Un film di contrasti
Tutto il film si basa su dicotomie e contrasti. Progresso cittadino ed arretratezza rurale, benessere economico e ristrettezza disarmante, realtà borghese e mondo proletario si scontrano e si sintetizzano nella vicende de L’Arminuta venendo a creare un cortocircuito che arricchisce la narrazione di interessanti spunti di riflessione sociale.
Anche sul piano visivo, grazie a scelte fotografiche ricercatissime, si esprime questo stridore. A scene in cui dominano straniamento e sofferenza, che nella scelta dei colori e nella prossemica sembrano ispirarsi a I mangiatori di patate di Van Gogh, si alternano panoramiche ariose e inquadrature dalle tinte sature e vivaci nei momenti emozionali più intensi. Il film, inoltre, fa del silenzio uno straordinario strumento espressivo: ogni rumore, ogni suono (quello delle onde del mare, tra tutti) assume un significato particolare che dona tridimensionalità alla messa in scena.
Un piccolo gioiello
Ad impreziosire L’Arminuta concorre un cast di attori da applauso. Se Sofia Fiore riesce a restituire con credibilità l’alienazione della protagonista, è Carlotta De Leonardis, la piccola Adriana, a rubare la scena sprizzando genuinità. Menzione onorevole per Vanessa Scalera che solo attraverso sguardi e gesti esprime tutto il dolore e la sofferenza che il suo personaggio, la madre biologica della protagonista, si porta sulle spalle. Il resto degli interpreti però non viene sfruttato abbastanza. Alcuni personaggi e le loro stroryline, infatti, vengono troppo sacrificati nella scelta (infondo non biasimabile dato il risultato) di puntare i riflettori sul percorso della protagonista.

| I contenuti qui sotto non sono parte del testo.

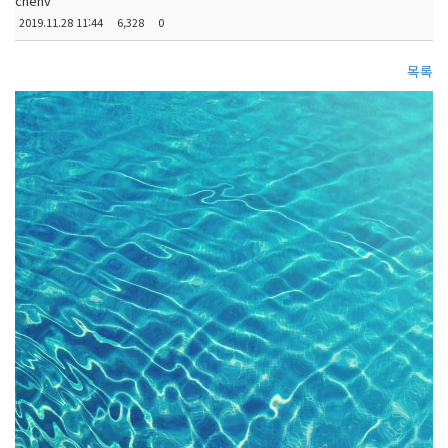
chenv
2019.11.28 11:44
6,328
0
목록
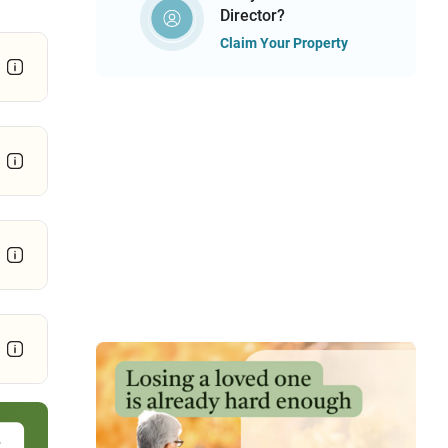
Director?
Claim Your Property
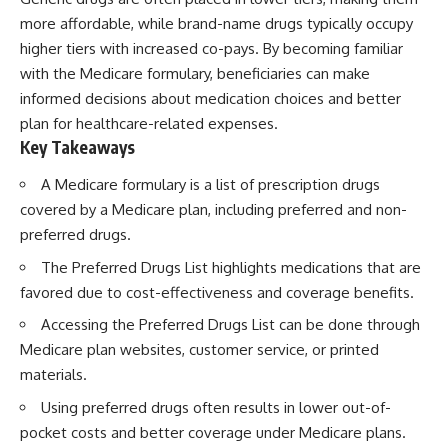
more affordable, while brand-name drugs typically occupy
higher tiers with increased co-pays. By becoming familiar
with the Medicare formulary, beneficiaries can make
informed decisions about medication choices and better
plan for healthcare-related expenses.
Key Takeaways
A Medicare formulary is a list of prescription drugs
covered by a Medicare plan, including preferred and non-
preferred drugs.
The Preferred Drugs List highlights medications that are
favored due to cost-effectiveness and coverage benefits.
Accessing the Preferred Drugs List can be done through
Medicare plan websites, customer service, or printed
materials.
Using preferred drugs often results in lower out-of-
pocket costs and better coverage under Medicare plans.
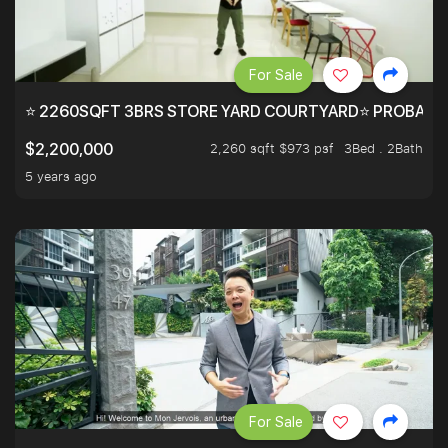
For Sale
⭐ 2260SQFT 3BRS STORE YARD COURTYARD⭐ PROBABLY 
2,260 sqft $973 psf
3Bed . 2Bath
$2,200,000
5 years ago
For Sale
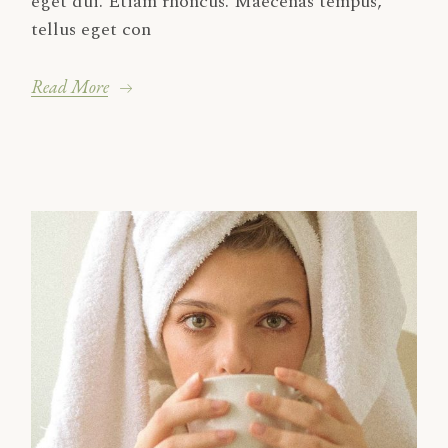
eget dui. Etiam rhoncus. Maecenas tempus,
tellus eget con
Read More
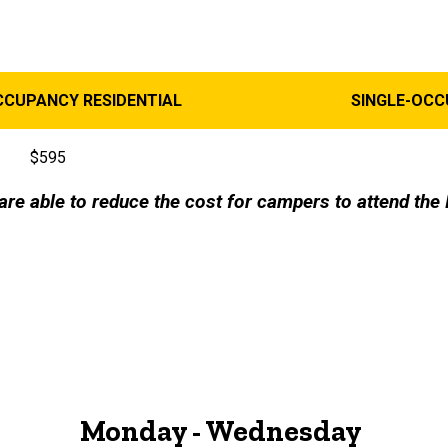
CCUPANCY RESIDENTIAL
SINGLE-OC
$595
are able to reduce the cost for campers to attend t
Monday - Wednesday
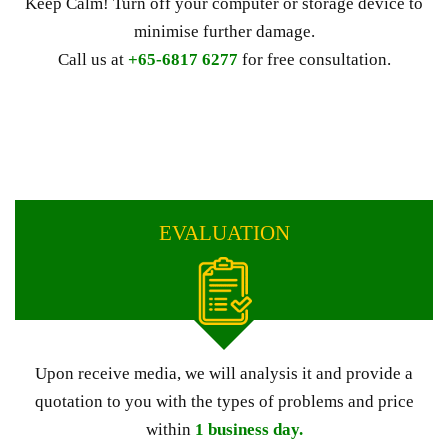
Keep Calm! Turn off your computer or storage device to
minimise further damage.
Call us at
+65-6817 6277
for free consultation.
EVALUATION
Upon receive media, we will analysis it and provide a
quotation to you with the types of problems and price
within
1 business day.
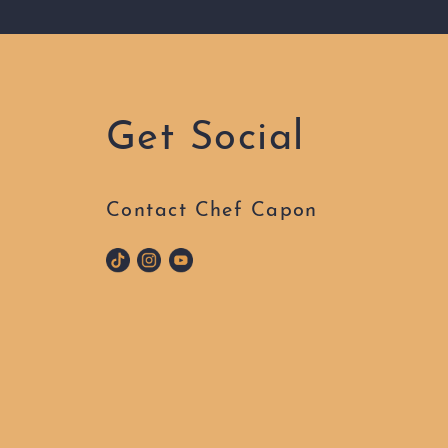
Get Social
Contact Chef Capon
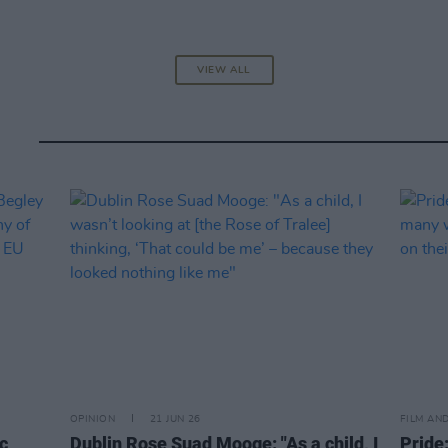
VIEW ALL
OPINION
21 JUN 26
FILM AN
c
Dublin Rose Suad Mooge: "As a child, I
Pride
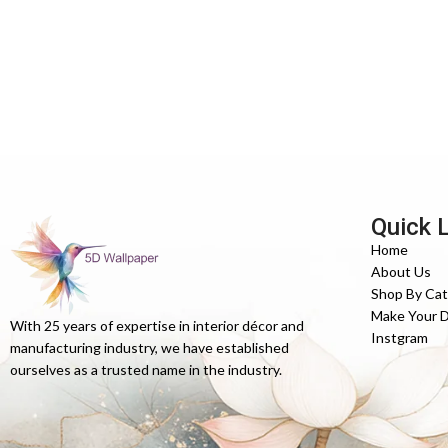
Quick 
Home
About Us
Shop By Ca
Make Your 
With 25 years of expertise in interior décor and
Instgram
manufacturing industry, we have established
ourselves as a trusted name in the industry.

L’Arminuta costruisce una cornice stilisticamente raffinata attorno ad un iperrealistico ritratto familiare dalle tinte fosche, macchiato di dolorosi segreti, riuscendo a far commuovere lo spettatore.
L’Arminuta. Regia di Giuseppe Bonito. Con Sofia Fiore, Carlotta De Leonardis, Vanessa Scalera, Fabrizio Ferracane, Andrea Fuorto, Elena Lietti, Giulio Beranek, Stefano Petruzziello, Giovanni Francesco. Al cinema dal 21 ottobre, distribuzione Lucky Red.